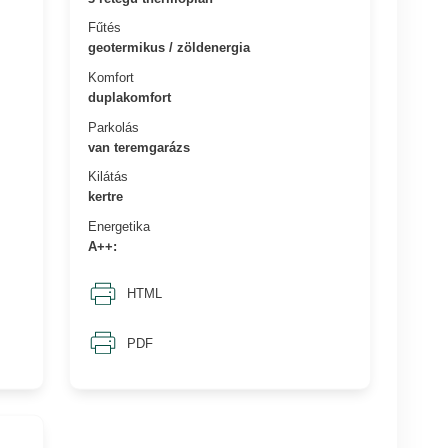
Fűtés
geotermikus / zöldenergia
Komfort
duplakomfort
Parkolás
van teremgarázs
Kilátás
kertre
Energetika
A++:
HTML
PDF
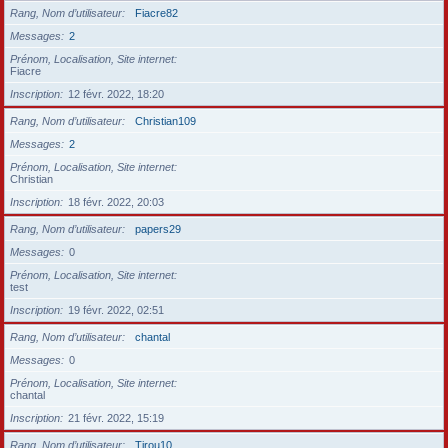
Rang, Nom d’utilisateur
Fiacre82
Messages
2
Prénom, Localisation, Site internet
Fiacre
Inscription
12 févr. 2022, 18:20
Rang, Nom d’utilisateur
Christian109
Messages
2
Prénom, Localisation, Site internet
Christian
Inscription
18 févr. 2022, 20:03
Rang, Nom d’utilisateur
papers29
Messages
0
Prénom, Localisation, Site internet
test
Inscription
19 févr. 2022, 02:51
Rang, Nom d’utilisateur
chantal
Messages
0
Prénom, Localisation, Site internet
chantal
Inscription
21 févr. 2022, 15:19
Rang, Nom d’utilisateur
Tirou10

┄┄┄┄┄┄

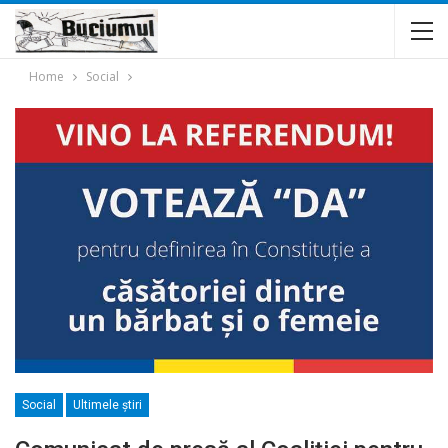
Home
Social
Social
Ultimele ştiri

┄┄┄┄┄┄

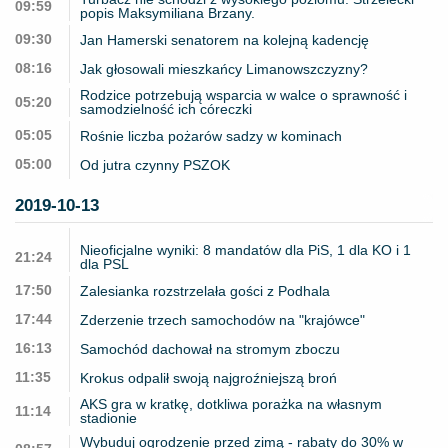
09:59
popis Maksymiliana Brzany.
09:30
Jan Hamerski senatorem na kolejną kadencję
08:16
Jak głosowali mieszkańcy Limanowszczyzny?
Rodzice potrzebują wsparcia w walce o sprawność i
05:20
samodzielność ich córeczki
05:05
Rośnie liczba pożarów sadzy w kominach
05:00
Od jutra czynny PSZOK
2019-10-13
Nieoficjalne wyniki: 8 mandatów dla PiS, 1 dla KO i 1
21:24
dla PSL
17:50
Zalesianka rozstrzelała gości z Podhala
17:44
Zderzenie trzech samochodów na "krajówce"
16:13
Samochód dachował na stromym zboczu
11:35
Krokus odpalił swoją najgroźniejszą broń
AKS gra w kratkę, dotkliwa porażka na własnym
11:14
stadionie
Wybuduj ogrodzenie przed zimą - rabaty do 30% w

┄┄┄┄┄┄

▶ Problem statement: From the line that has "samodzielność ich córeczki" through the line that has "Krokus odpalił swoją najgroźniejszą broń", copy every line exactly as it appears above, and leave out all others.

▶ Response to the task:
samodzielność ich córeczki
05:05
Rośnie liczba pożarów sadzy w kominach
05:00
Od jutra czynny PSZOK
2019-10-13
Nieoficjalne wyniki: 8 mandatów dla PiS, 1 dla KO i 1
21:24
dla PSL
17:50
Zalesianka rozstrzelała gości z Podhala
17:44
Zderzenie trzech samochodów na "krajówce"
16:13
Samochód dachował na stromym zboczu
11:35
Krokus odpalił swoją najgroźniejszą broń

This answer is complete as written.